WIth the rise of Web phones like the iPhone, Android, Blackberry, and Palm (Verizon’s CEO says that 40% of its new phone sales are such smartphones), mobile advertising promises to be a huge growth area. The Kelsey Group, a market research firm, projects that the mobile advertising market will balloon from $160 million in 2008 to $3.1 billion in 2013.

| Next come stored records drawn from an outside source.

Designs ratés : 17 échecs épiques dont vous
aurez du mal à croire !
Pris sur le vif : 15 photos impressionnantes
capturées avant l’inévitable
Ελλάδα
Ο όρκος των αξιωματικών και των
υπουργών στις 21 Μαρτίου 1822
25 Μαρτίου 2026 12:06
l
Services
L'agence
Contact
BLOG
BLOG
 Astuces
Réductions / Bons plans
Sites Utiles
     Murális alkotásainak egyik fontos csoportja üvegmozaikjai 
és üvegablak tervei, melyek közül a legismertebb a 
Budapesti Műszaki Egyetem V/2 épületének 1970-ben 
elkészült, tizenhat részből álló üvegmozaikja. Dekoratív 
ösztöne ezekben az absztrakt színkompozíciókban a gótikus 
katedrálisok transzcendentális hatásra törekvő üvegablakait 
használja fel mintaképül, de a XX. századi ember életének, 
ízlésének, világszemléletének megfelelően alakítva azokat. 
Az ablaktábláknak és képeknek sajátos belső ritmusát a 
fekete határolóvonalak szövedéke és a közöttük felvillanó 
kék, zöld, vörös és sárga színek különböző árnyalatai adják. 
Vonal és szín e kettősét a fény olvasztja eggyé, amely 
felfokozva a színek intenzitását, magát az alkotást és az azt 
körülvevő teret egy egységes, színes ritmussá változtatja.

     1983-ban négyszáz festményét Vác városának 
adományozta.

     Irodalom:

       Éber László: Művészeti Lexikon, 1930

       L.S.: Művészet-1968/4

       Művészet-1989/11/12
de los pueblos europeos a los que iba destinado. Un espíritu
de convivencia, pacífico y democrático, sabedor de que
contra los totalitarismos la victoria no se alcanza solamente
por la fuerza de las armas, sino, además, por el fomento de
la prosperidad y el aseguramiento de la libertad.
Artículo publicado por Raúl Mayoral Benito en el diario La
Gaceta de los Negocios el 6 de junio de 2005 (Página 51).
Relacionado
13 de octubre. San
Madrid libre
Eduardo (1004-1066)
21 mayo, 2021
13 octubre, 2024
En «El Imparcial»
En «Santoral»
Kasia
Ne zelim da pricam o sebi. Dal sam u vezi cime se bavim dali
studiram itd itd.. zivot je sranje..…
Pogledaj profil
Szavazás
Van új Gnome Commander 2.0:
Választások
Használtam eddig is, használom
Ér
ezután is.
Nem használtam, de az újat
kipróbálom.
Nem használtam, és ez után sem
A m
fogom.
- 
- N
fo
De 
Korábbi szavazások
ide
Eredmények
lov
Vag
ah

Of course, that is just an educated guess which will turn out wrong. But there is no doubt that mobile advertising will be much bigger in four years, perhaps even ten to 20 times bigger than it is today. Where will all of that mobile ad money go to? Here I think the Kelsey group is more on target. It projects that mobile search will go from 24 percent of the total mobile ad market last year to 73 percent of the much larger pie in 2013, according to a recent research note put out by Citi analyst Mark Mahaney, which is where I’m getting all of these numbers.

Display ads are projected to go from 13 percent of the total to 18 percent, while SMS ads will decline as a percentage from 63 percent to 9 percent (see charts). So once again it looks like search is going to be the big winner. No wonder Google is so focused on mobile search as one of its major sources of growth.

Think about it. Display ads take up precious real estate on your phone screen and tend to just get in the way and be an annoyance. That’s why most people don’t like them. But when you are doing a search on your phone, you are often looking for something nearby—a store, a restaurant, a dry cleaner. You are more open to ads, especially if they are relevant to your search.

Mobile search is particularly tuned for local search ads. Mahaney writes:

Given the nature of mobile devices, local queries on mobile should, over time, be greater than local queries on the desktop.

Indeed, the Kelsey Group predicts that local searches will rise from 28 percent of all mobile searches in 2008 to over 35 percent by 2013. And as a percentage of mobile search ad revenues, local search is already half. So that is a $1.27 billion market opportunity in four years just for local mobile search.

So who would you rather be: Google or some random mobile ad network shoving display ads into apps and mobile browsers?